Said mengatakan dalam pertimbangan putusan MK tersebut, mereka juga memerintahkan pemerintah dan DPR untuk merevisi undang-undang.
Revisi ini ditujukan agar tidak muncul pasangan calon presiden dan wakil presiden dengan jumlah yang terlalu banyak, dimana berpeluang merusak hakikat pilpres langsung oleh rakyat.
“MK dalam pertimbangannya meminta pembentuk undang-undang untuk melakukan rekayasa konstitusional, namun tetap memperhatikan hal-hal seperti; semua parpol boleh berhak mengusulkan capres dan cawapres,” ucapnya.
Said menjelaskan usulan tersebut tidak berdasarkan persentase kursi DPR atau suara sah nasional, namun pengusulan pasangan capres dan cawapres itu dapat dilakukan gabungan partai politik, dengan catatan tidak menyebabkan dominasi partai atau gabungan partai yang menyebabkan terbatasnya pasangan capres dan cawapres.
“MK memerintahkan agar pembuat undang-undang melibatkan partisipasi semua pihak, termasuk partai politik yang tidak memiliki kursi di DPR,” ujar Said.
“Atas pertimbangan dalam putusan amar diatas, tentu kami akan menjadikannya sebagai pedoman nanti dalam pembahasan revisi undang-undang pemilu antara pemerintah dan DPR,” jelasnya, melanjutkan.
Di sisi lain, ketua Badan Anggaran (Banggar) DPR RI ini juga menegaskan, parlemen memiliki semangat untuk memperkuat dukungan politik terhadap pasangan calon presiden dan wakil presiden terpilih melalui pembahasan pasal tersebut.
Sebab dengan dukungan DPR yang kuat, maka agenda kebijakan, anggaran, dan legislasi dari pasangan presiden dan wakil presiden terpilih dapat berjalan dengan lancar karena dukungan DPR yang kuat.
“Dengan lahirnya putusan MK ini, maka kami akan menggunakan mekanisme perekayasaan konstitusional yang diperintahkan oleh MK melalui mekanisme kerjasama atau koalisi partai dalam pengajuan pasangan calon presiden dan wakil presiden. Dengan mengatur mekanisme kerjasama partai, dengan tanpa mengurangi hak setiap partai untuk mengajukan calon presiden dan wakil presiden, maka presiden dan wakil presiden terpilih tetap akan memiliki dukungan politik yang kuat di DPR,” tuturnya.

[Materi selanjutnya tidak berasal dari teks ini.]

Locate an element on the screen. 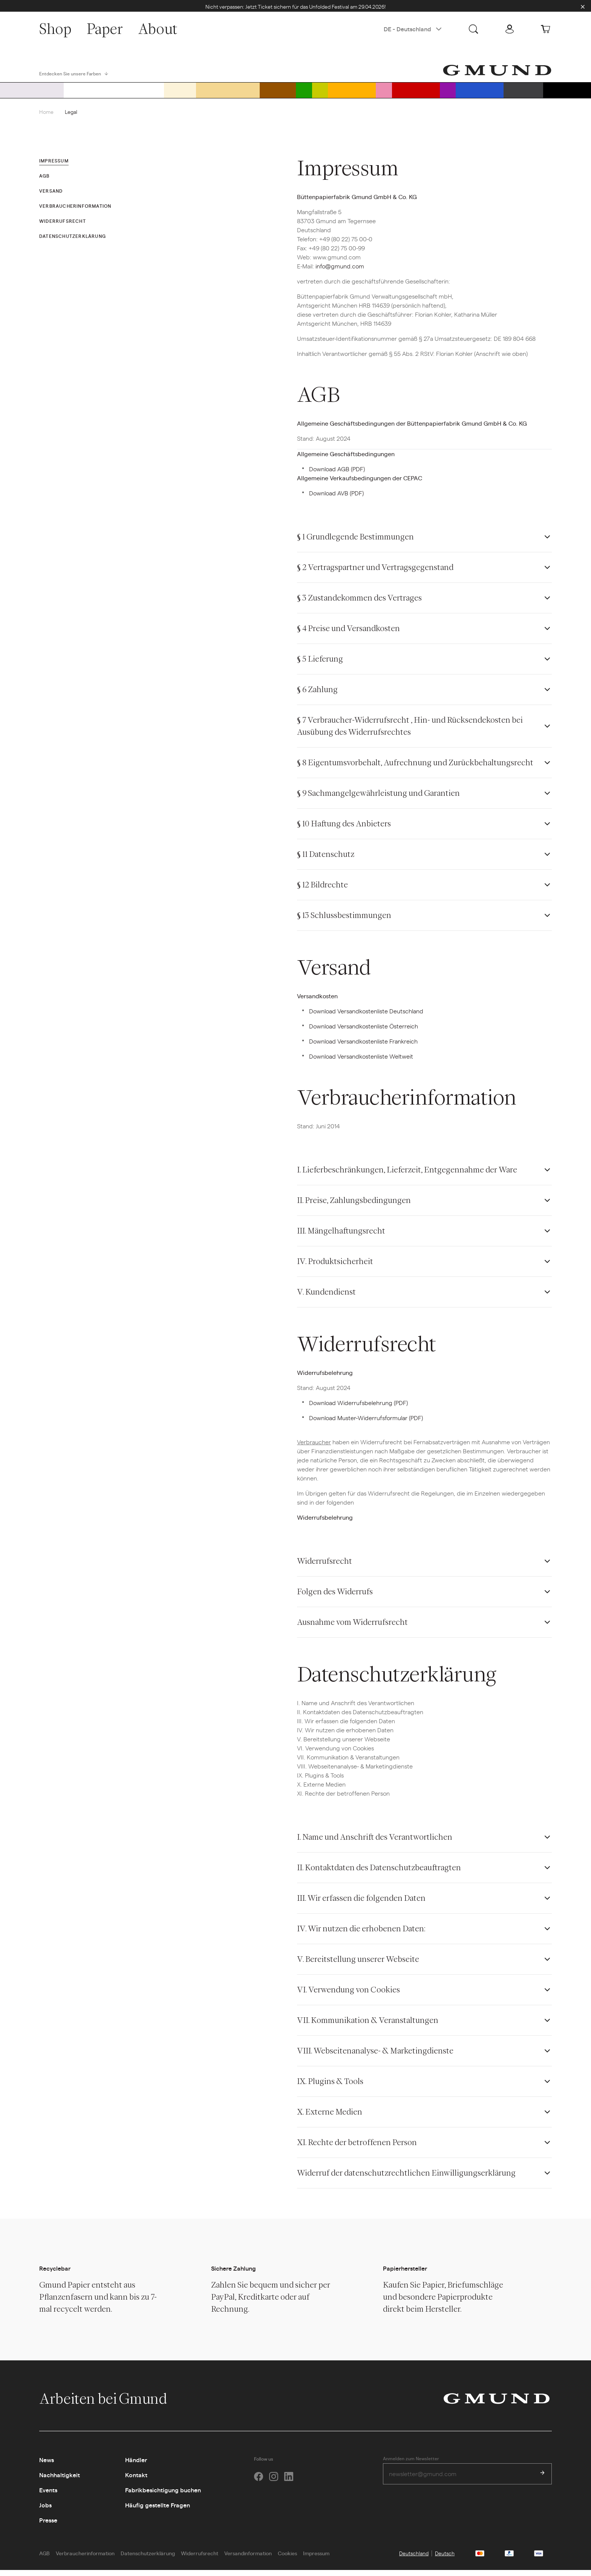 The width and height of the screenshot is (591, 2576). Download Versandkostenliste Frankreich is located at coordinates (363, 1047).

Diketahui, kabar baik bagi para partai politik yang selama ini terganjal dengan ambang batas pencalonan presiden (Presidential Threshold) 20 persen.
Mahkamah Konstitusi (MK) secara resmi menghapus ketentuan ini, usai mengabulkan gugatan bernomor 62/PUU-XXII/2024 yang digelar di Ruang Sidang MK, Jakarta, Kamis (2/1/2025).

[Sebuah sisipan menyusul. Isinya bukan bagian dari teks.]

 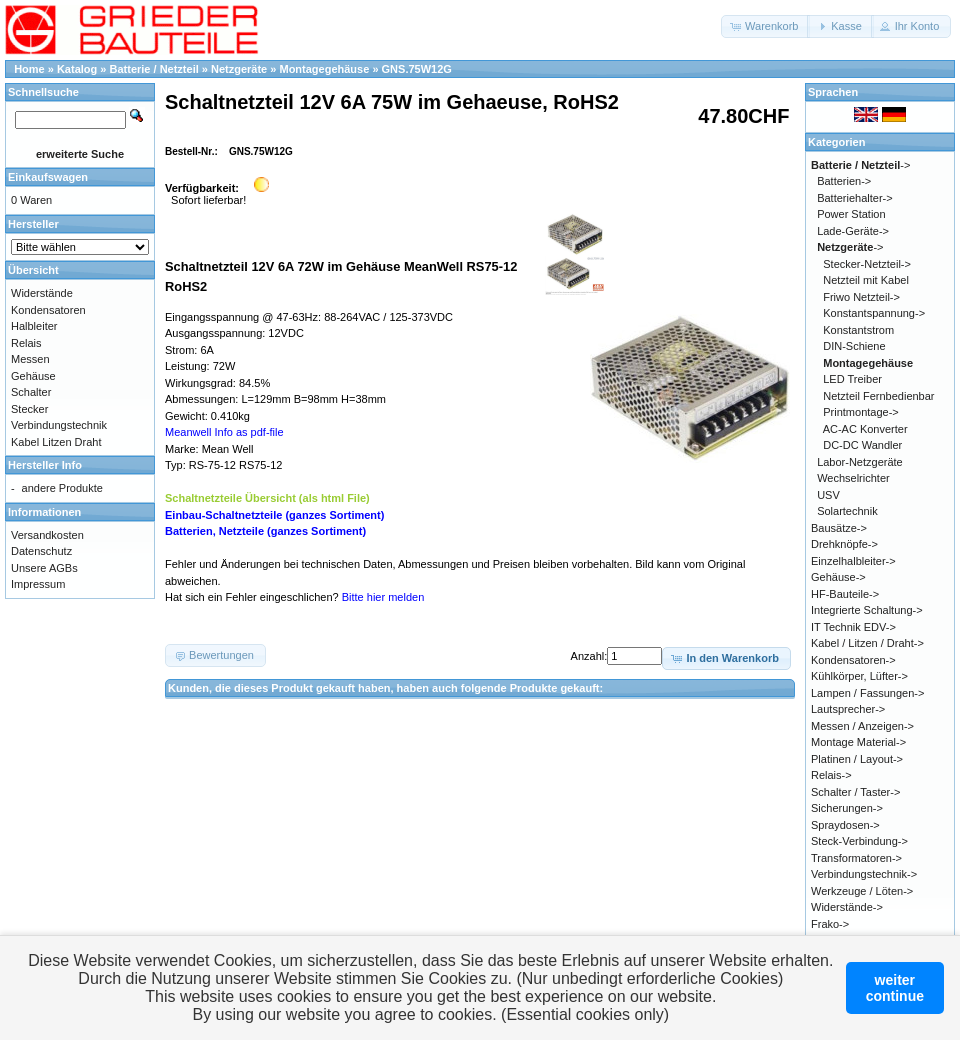 What do you see at coordinates (853, 561) in the screenshot?
I see `Einzelhalbleiter->` at bounding box center [853, 561].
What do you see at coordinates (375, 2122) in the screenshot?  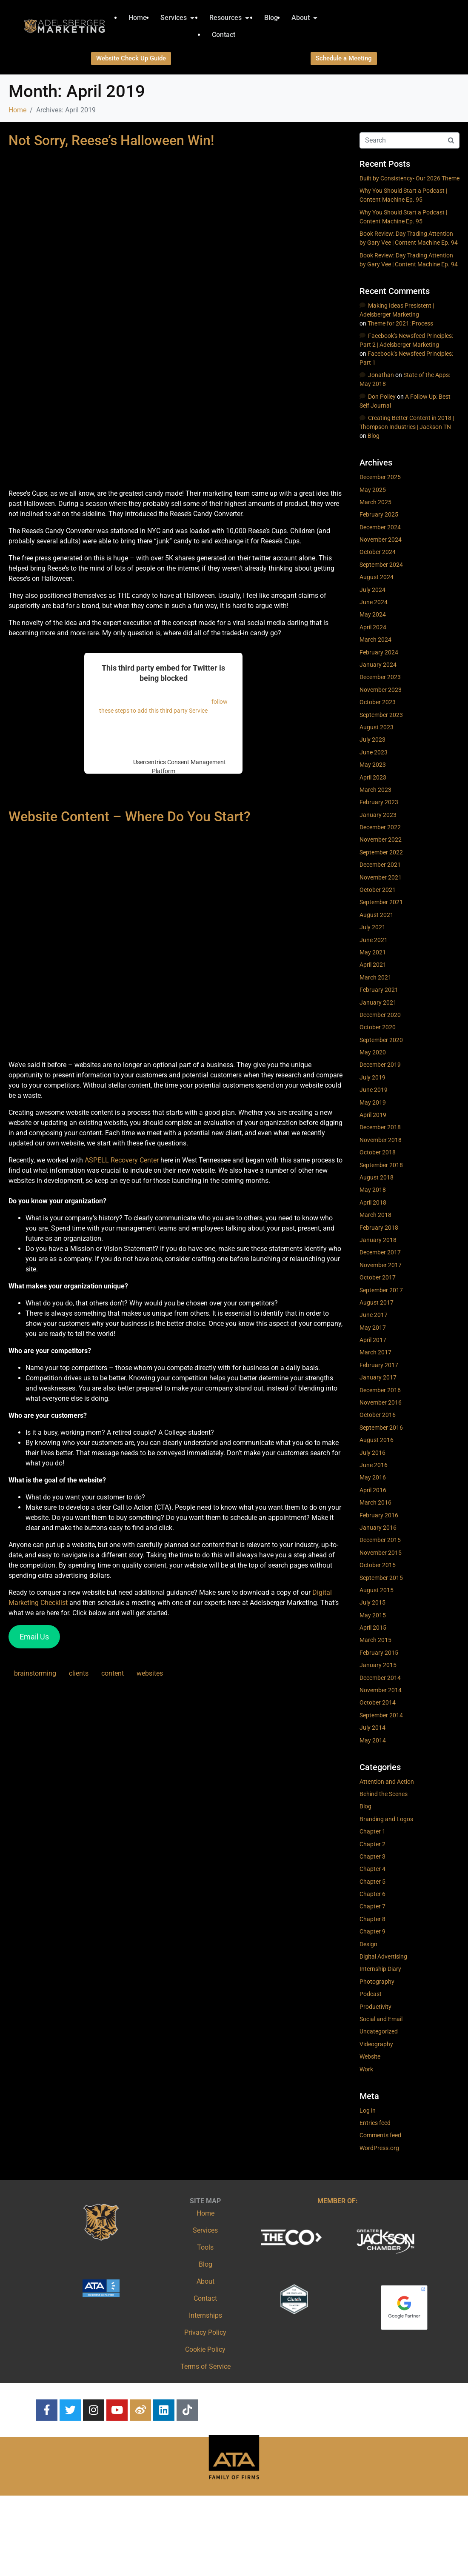 I see `Entries feed` at bounding box center [375, 2122].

"Mengabulkan permohonan para pemohon untuk seluruhnya," ujar Ketua MK, Suhartoyo saat membacakan putusan.
Dia menjelaskan, dikabulkan permohonan tersebut karena norma Pasal 222 Undang-Undang Nomor 7 Tahun 2017 tentang Pemilihan Umum (Lembaran Negara Republik Indonesia Tahun 2017 Nomor 182, Tambahan Lembaran Negara Republik Indonesia Nomor 6109) bertentangan dengan UUD 1945.
Adapun Pasal 222 UU Nomor 7 Tahun 2017 berbunyi, "Pasangan Calon diusulkan oleh Partai Politik atau Gabungan Partai Politik Peserta Pemilu yang memenuhi persyaratan perolehan kursi paling sedikit 20 persen (dua puluh persen) dari jumlah kursi DPR atau memperoleh 25 persen (dua puluh lima persen) dari suara sah secara nasional pada Pemilu Anggota DPR periode sebelumnya."
Pada poin putusan berikutnya Suhartoyo menyatakan, "pengusulan pasangan calon presiden dan wakil presiden oleh partai atau gabungan partai politik peserta pemilu tidak didasarkan pada persentase jumlah kursi di DPR atau suara sah secara nasional."
Dalam proses putusan, dua dari sembilan hakim konstitusi, yakni Anwar Usman dan Daniel Yusmic dinyatakan memiliki pendapat berbeda.
Menurut Suhartoyo, keduanya menyatakan pemohon tak memiliki legal standing.
Putusan ini jadi kado tahun baru bagi para partai politik yang tak memiliki perolehan suara sebanyak partai besar pada pemilu sebelumnya, tetapi ingin mencalonkan jagoannya.